Anche questa volta non mi ha detto niente, si è buttato a capo chino nella polpa marrone, senZZZa nemmeno vedermi. Io ho abbassato la testa e ho continuato ad aspirare quel poco che rimaneva della poZZZa, fingendo indifferenZZZa. Quando mi sono voltata, lui non c’era più, anche questa volta, era andato via senZZZa un ronZZZio… lasciandomi sola, con il ventre gonfio che iniZZZiava a tirare.
Ho pensato che in fondo non fosse importante la sua presenZZZa e che fosse comunque una bella giornata.
Ho fatto qualche passo, ho sentito una forte nausea e un rigurgito è schiZZZato attraverso il mio labello, depositandosi in una nuova poZZZa fumante. Ho visto la crema liquefarsi un po’, ci ho spinto dentro la mia ZZZampetta percependo il sapore corposo della carne di manzo. Stavo per bere, ma il mio addome gonfio si è contratto, fermandomi. Ho pensato fosse giunto il momento, sono sprofondata con il corpo nella poZZZa e ho atteso che uscissero centinaia di palline bianche.
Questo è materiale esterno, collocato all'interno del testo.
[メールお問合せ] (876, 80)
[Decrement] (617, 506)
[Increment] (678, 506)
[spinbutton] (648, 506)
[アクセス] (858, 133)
Erano tante, più di quattrocento e spiccavano lucide su quella crema gustosa. Le ho ricoperte solo un po’ così che non si raffreddassero. Ho bevuto un ultimo sorso e, con un sentore di carne affumicata e l’addome spianato, sono volata via con una cabrata stretta pensando che fosse veramente una bella giornata.